O argumento da autoridade monetária é o de que, no segundo trimestre, a economia brasileira cresceu transitoriamente abaixo do potencial – um movimento exatamente contrário ao que ocorreu no primeiro trimestre, quando chegou a estar superaquecida, na visão do BC.

Essa acomodação entre abril e junho é explicada pela retirada dos estímulos fiscais concedidos pelo governo – sobretudo o IPI menor para a aquisição de veículos automotores – e pelos efeitos iniciais do aperto monetário implementado pelo BC a partir de fevereiro. No fim daquele mês, a autoridade aumentou os depósitos compulsórios dos bancos – o que, na prática, equivale a uma elevação do juro.

A isso se somam as incertezas em relação ao cenário externo, principalmente sobre a expansão da economia dos Estados Unidos – além das dúvidas que já existiam acerca da recuperação da atividade na Europa.

O BC também tem argumentado que o estouro da crise global provocou mudanças na forma de atuação das autoridades monetárias no mundo. A ideia é reagir rapidamente aos primeiros sinais de mudança de cenário.

Na visão da autoridade monetária, como a economia internacional ainda está bastante volátil, essas alterações súbitas devem ocorrer com frequência.
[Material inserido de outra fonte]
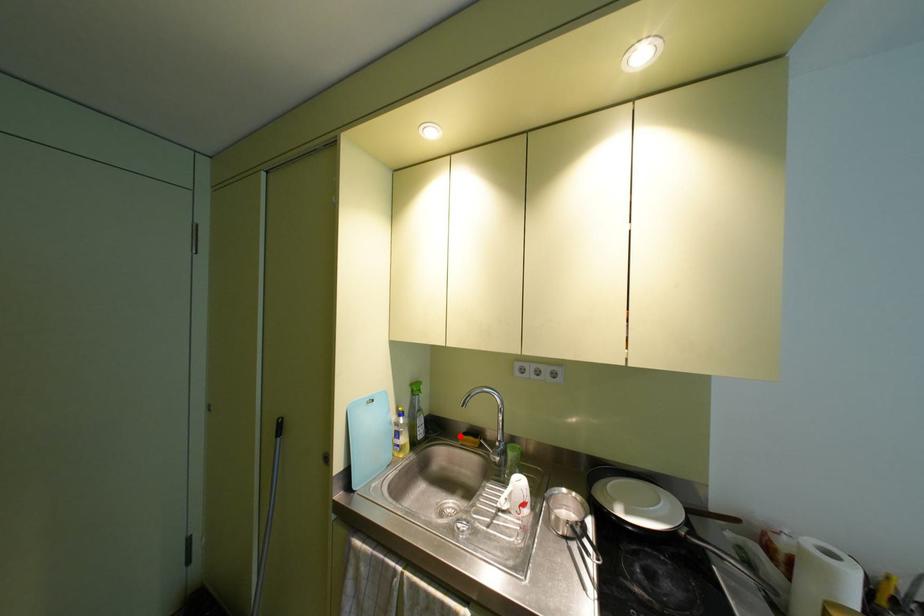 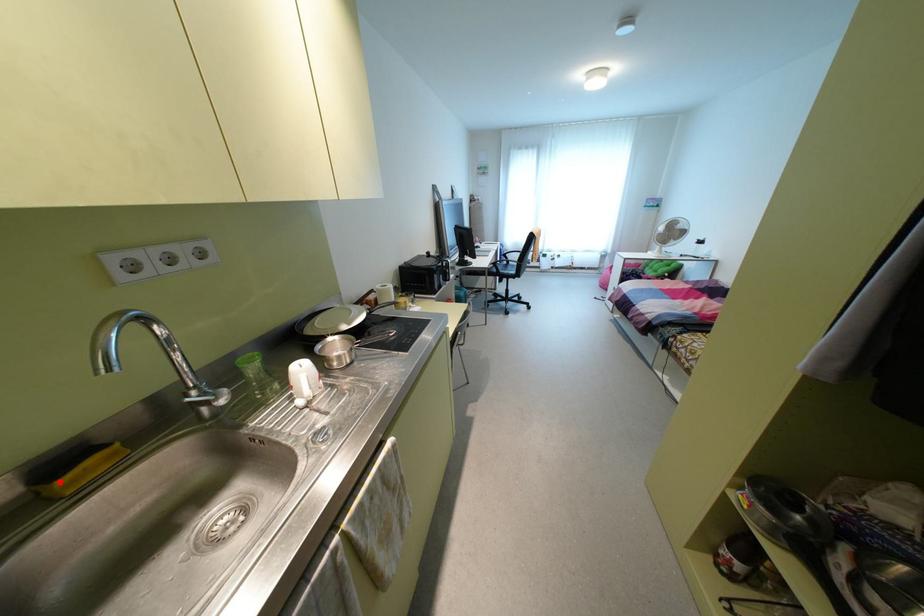 I am providing you with two images of the same scene from different viewpoints. A red point is marked on the first image and another point is marked on the second image. Is the marked point in image1 the same physical position as the marked point in image2?

Yes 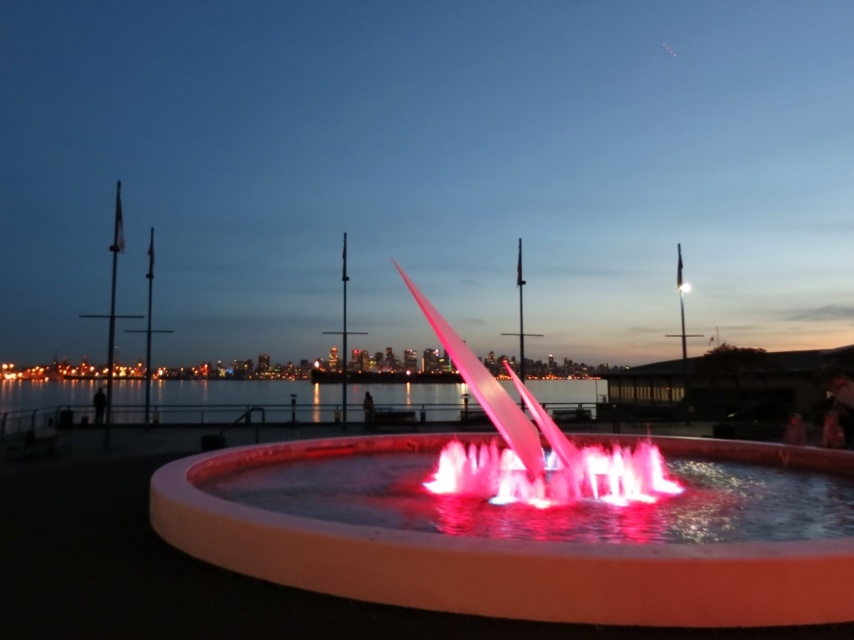 Is matte pink fountain at center above transparent water at center?

Correct, matte pink fountain at center is located above transparent water at center.

Measure the distance between matte pink fountain at center and transparent water at center.

They are 10.14 meters apart.

Which is in front, point (522, 576) or point (423, 392)?

Positioned in front is point (522, 576).

Where is `matte pink fountain at center`? This screenshot has height=640, width=854. matte pink fountain at center is located at coordinates (528, 518).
A explicação não convence a todos. Um analista que pede anonimato reclama. “Para entender o que o BC vai fazer com o juro, terei de ler jornais, em vez de acompanhar os relatórios de inflação e as atas do Copom.” 

Comentário

A análise do Relatório de Inflação do Banco Central é necessariamente prospectiva. Como juros levam tempo para fazer efeito, a única utilidade do relatório é estimar de quanto será a inflação nos próximos 6 ou 12 meses.

Em maio estava claro para quem tem um mínimo de percepção, que não se repetiria o ritmo de crescimento da economia no primeiro trimestre. Cansei de expor os pontos centrais que mostravam que, depois do salto do primeiro trimestre, haveria uma desaceleração no ritmo.

Ocorre que leva algum tempo para o ritmo da atividade ser captado pelos indicadores. Enquanto a atividade se desacelerava, o BC estrava sentado em cima de estatísticas que refletiam o passado, sem olhos para enxergar o que ocorria à sua frente. Tudo isso porque suas consultas se limitam aos economistas de bancos, jamais à prospecção da atividade real.